Champagne evokes a popular image of celebrations, happiness, and prosperity, but the historical facts burst its bubble just a little. The sparkling wine, which comes only from the Champagne region of France, hasn't always been such fizzy fun. In fact, when bubbles first appeared in the wine, they were considered a bad thing -- even the famed Benedictine monk Dom Pierre Pérignon worked hard to prevent them in his signature product. The bubbles originally came about due to the cool climate of the Champagne region. The fermentation process begins after the late-ripening grapes are pressed, but comes to a halt in the winter months, when the yeast is inactive. However, after the wine is bottled in early spring, the yeast inside eventually warms up, and a second fermentation process begins. By the time the bottle is uncorked, all that fermentation -- a carbon dioxide reaction -- comes to the surface in the form of bubbles. There are approximately one million of them in a single glass of champagne.

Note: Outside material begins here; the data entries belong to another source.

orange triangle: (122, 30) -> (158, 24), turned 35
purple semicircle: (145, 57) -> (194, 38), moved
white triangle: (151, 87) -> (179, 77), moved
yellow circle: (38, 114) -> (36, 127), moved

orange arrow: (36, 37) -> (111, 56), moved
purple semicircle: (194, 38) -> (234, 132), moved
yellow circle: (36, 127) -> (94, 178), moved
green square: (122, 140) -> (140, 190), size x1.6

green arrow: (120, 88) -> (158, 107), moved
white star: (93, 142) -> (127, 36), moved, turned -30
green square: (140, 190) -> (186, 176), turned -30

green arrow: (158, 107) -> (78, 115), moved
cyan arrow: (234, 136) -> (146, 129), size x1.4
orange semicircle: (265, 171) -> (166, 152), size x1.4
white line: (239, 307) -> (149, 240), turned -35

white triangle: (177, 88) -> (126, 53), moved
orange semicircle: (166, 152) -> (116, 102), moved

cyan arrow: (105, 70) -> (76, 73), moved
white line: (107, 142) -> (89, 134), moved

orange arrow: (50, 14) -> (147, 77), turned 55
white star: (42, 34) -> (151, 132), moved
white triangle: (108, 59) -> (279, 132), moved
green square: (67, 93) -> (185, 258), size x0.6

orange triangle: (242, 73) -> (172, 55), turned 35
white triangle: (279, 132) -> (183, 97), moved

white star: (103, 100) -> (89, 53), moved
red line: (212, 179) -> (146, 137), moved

Although this accidental fizziness was originally unwanted, the bubbly concoction quickly caught on, making champagne in its fizzy form an important celebratory libation.
A toast to champagne:
- Although legend has it that Dom Pérignon exclaimed, "Come quickly, I am drinking the stars!” after tasting his fizzy creation, it is more likely that he was disappointed to have found unwanted bubbles in his wine.
- Champagne found early popularity in England, where people were captivated by the bubbles. The English contribution to champagne came in the form of stronger bottles -- the more delicate French bottles had a unfortunate habit of exploding under the pressure from all that carbonation.
- Champagne became the favored drink of the French court under Philippe II, Duke of Orléans, who served as regent after the death of Louis XIV in 1715.